Enhanced Information Extraction from Legacy Technical Drawings

D. Mooney, S. Farrell, G. Brown
Illumination Works, LLC, Ohio, United States

Keywords: 2D Engineering Drawing, Knowledge Extraction, Vision Language Model, Computer Vision, Optical Character Recognition

The Department of Defense (DoD) has millions of scanned legacy 2D technical drawings that capture important information needed for part manufacture and weapon system sustainment. Unfortunately, scanned drawing images do not have the required information in machine understandable form to support digital sustainment activities. At present, engineers manually review and extract data from the drawings. However, large scale manual extraction is infeasible due to the sheer volume of technical drawings to review. Illumination Works (ILW) created a product, Linnea, that extracts text and geometry from 2D technical drawings for determining the suitability of a part for additive manufacture.
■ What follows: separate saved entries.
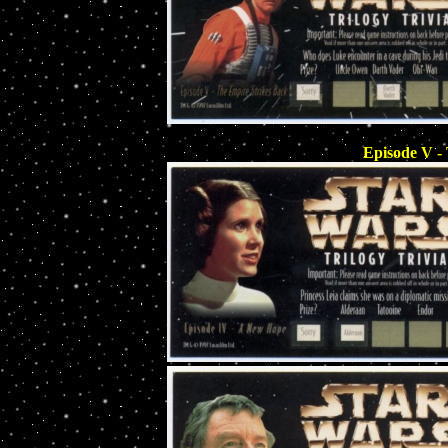
Episode V -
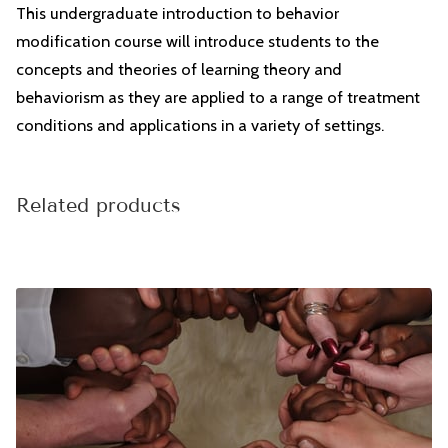
CONTACT
This undergraduate introduction to behavior
modification course will introduce students to the
concepts and theories of learning theory and
behaviorism as they are applied to a range of treatment
conditions and applications in a variety of settings.
Related products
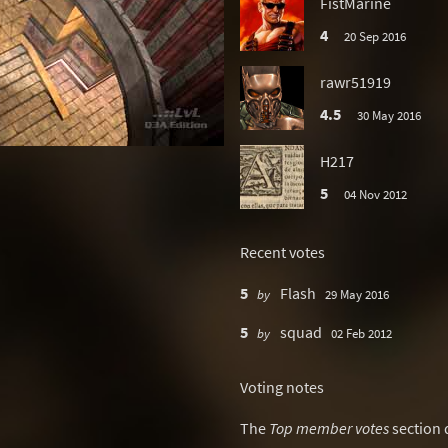
FistMarine
4
20 Sep 2016
rawr51919
4.5
30 May 2016
H217
5
04 Nov 2012
Recent votes
5
Flash
by
29 May 2016
5
squad
by
02 Feb 2012
Voting notes
The
Top member votes
section 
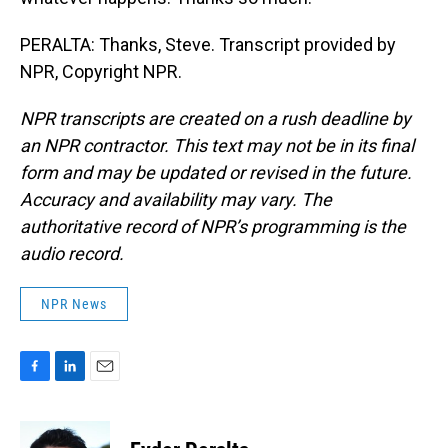
PERALTA: Thanks, Steve. Transcript provided by
NPR, Copyright NPR.
NPR transcripts are created on a rush deadline by
an NPR contractor. This text may not be in its final
form and may be updated or revised in the future.
Accuracy and availability may vary. The
authoritative record of NPR’s programming is the
audio record.
NPR News
F
L
E
a
i
m
c
n
a
e
k
i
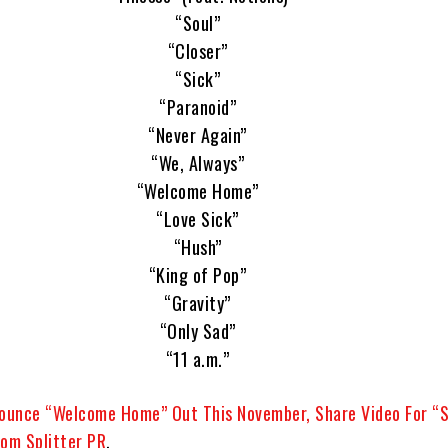
“Soul”
“Closer”
“Sick”
“Paranoid”
“Never Again”
“We, Always”
“Welcome Home”
“Love Sick”
“Hush”
“King of Pop”
“Gravity”
“Only Sad”
“11 a.m.”
unce “Welcome Home” Out This November, Share Video For “S
om Splitter PR
.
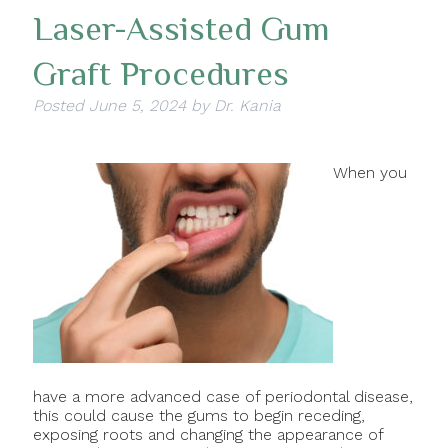
Laser-Assisted Gum
Graft Procedures
Posted
June 5, 2024
by
Dr. Kania
When you
have a more advanced case of periodontal disease,
this could cause the gums to begin receding,
exposing roots and changing the appearance of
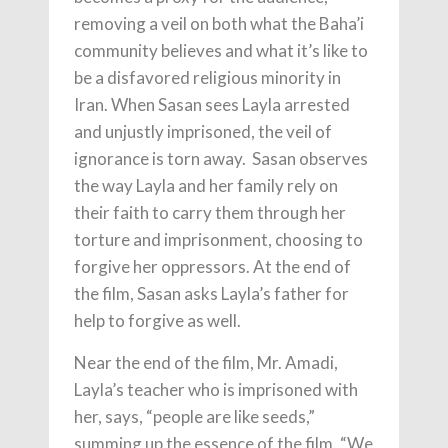
removing a veil on both what the Baha’i
community believes and what it’s like to
be a disfavored religious minority in
Iran. When Sasan sees Layla arrested
and unjustly imprisoned, the veil of
ignorance is torn away. Sasan observes
the way Layla and her family rely on
their faith to carry them through her
torture and imprisonment, choosing to
forgive her oppressors. At the end of
the film, Sasan asks Layla’s father for
help to forgive as well.
Near the end of the film, Mr. Amadi,
Layla’s teacher who is imprisoned with
her, says, “people are like seeds,”
summing up the essence of the film. “We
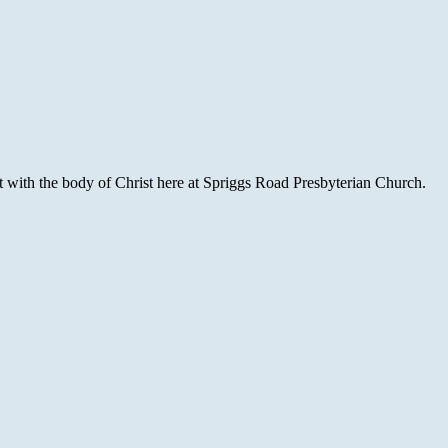
with the body of Christ here at Spriggs Road Presbyterian Church.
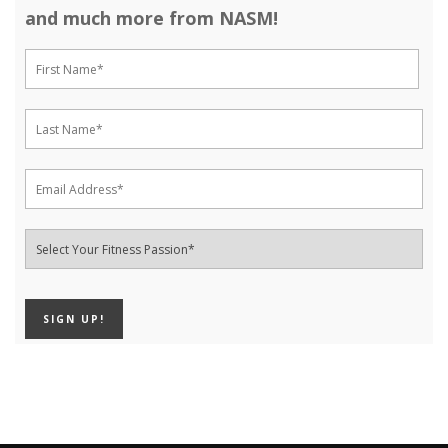
and much more from NASM!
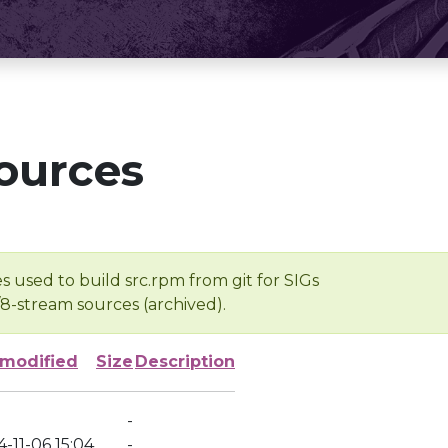
ources
s used to build src.rpm from git for SIGs
/8-stream sources (archived).
 modified
Size
Description
-
-11-06 15:04
-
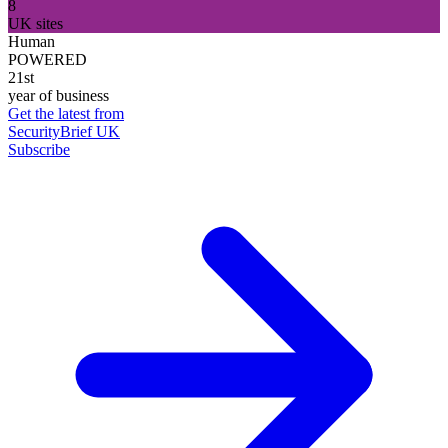
8
UK sites
Human
POWERED
21st
year of business
Get the latest from
SecurityBrief UK
Subscribe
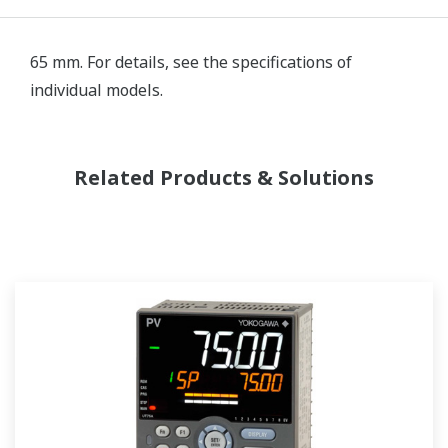
65 mm. For details, see the specifications of
individual models.
Related Products & Solutions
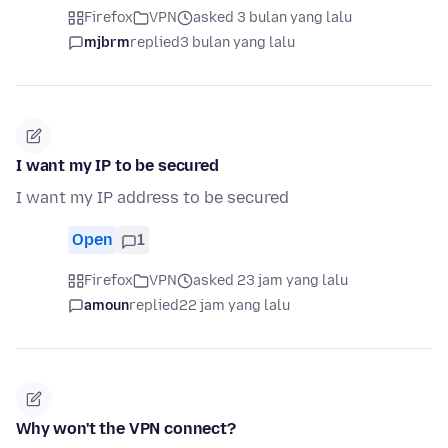
Firefox
VPN
asked 3 bulan yang lalu
mjbrm
replied
3 bulan yang lalu
I want my IP to be secured
I want my IP address to be secured
Open
1
Firefox
VPN
asked 23 jam yang lalu
amoun
replied
22 jam yang lalu
Why won't the VPN connect?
Linnea applies cutting-edge computer vision segmentation models to locate tables and text for extraction with high accuracy and geometry for part dimensions. Tabular data on the drawing includes the title block and parts lists. Non-tabular text includes information such as materials, part dimensions, notes, and processing and finishing specifications. Linnea uses Large Language Models (LLM) and Vision Language Models (VLM) to identify specific entities (e.g., drawing number, CAGE code, materials, finishing specifications) from extracted text and tables. Linnea then outputs results to a database to speed information retrieval and enable data linkages (e.g., part and assembly drawings).